Chegando ao tal pub, sentamos em uma mesa afastada de todo mundo e eu estava esperando que ninguém estragasse nada.
-- O que vocês vão querer? – perguntou o garçom – Nossa, você é o...
-- CALA A BOCA, PORRA! – tapei a boca do garçom com a mão – Estamos tentando nos... Camuflar no povo daqui. Então faça o favor e não estrague. Eu vou querer uma vodca.
-- O mesmo. – disse Slash. – Você está meio puto mesmo ou o que? – ele deu um sorriso. Ah, aquele sorriso me arrebatava...
-- Eu só quero passar despercebido uma vez. Só isso.
-- Ok então... Aí nossas bebidas.
-- Obrigada, garçom. Pode nos deixar em paz agora.
Dei um sorriso sarcástico e o garçom se virou. “Vou ficar de olho naquele filho da puta.” pensei. “Ele pode estragar tudo e ultima coisa que eu quero é que esse momento se estrague.”
-- Hey, Axl, um brinde ao nosso sucesso! – disse Slash.
-- Ao nosso sucesso! – tomamos um gole da vodca e eu pousei o copo na mesa. Uma música lenta tinha acabado de começar e ninguém podia prestar atenção de maneira alguma. “É agora.” – E ao meu amor também.
-- Seu amor? Então, um brinde à... Erin? Ou a alguma daquelas meninas de ontem?
-- A nenhuma delas.

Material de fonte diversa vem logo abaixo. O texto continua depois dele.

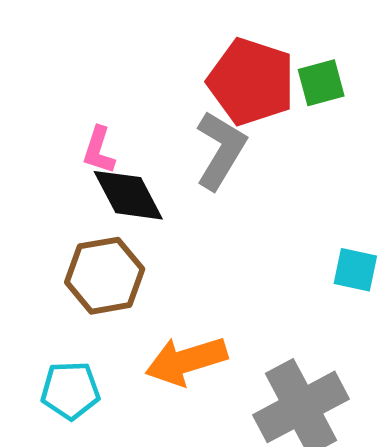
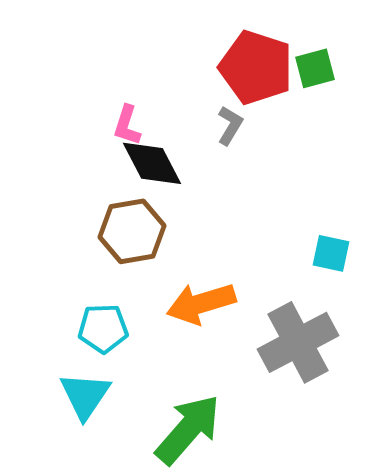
gray L-shape: (221, 150) -> (230, 125), size x0.6
cyan square: (355, 270) -> (331, 253), moved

Um brinde... A você.
Ele me olhou com os olhos arregalados e sem nenhuma expressão. Era como se eu tivesse falado que a coleção de guitarras dele foi carbonizada.
-- Isso... Isso é sério?
-- Mais sério impossível.
Os lábios dele se abriram em um sorriso. Ele pegou a minha mão e me puxou para um beijo. Um beijo aparentemente rápido, mas pra mim durou uma longa eternidade.
-- Eu te amo, Axl. Sempre te amei, admirei e adorei.
-- ...
-- Vamos pra casa. Aparentemente, temos muito que conversar...
-- Claro. – larguei umas moedas em cima da mesa como pagamento. Slash pegou a minha mão e eu senti aquele arrepio novamente. Aquele era o melhor dia da minha vida. – Hm, Slash, acho melhor você dirigir, eu estou meio... Desnorteado.
-- Ah, claro, meu amor. – deu mais um sorriso estonteante e um beijo. Entramos no carro e fomos para casa ao som da nossa própria música que estava tocando no rádio:
You're crazy,
You're fucking crazy...
Yeah, you know, you're crazy...
O único que estava louco aqui era eu. Louco de amor, louco pelo meu amor. Louco por Slash.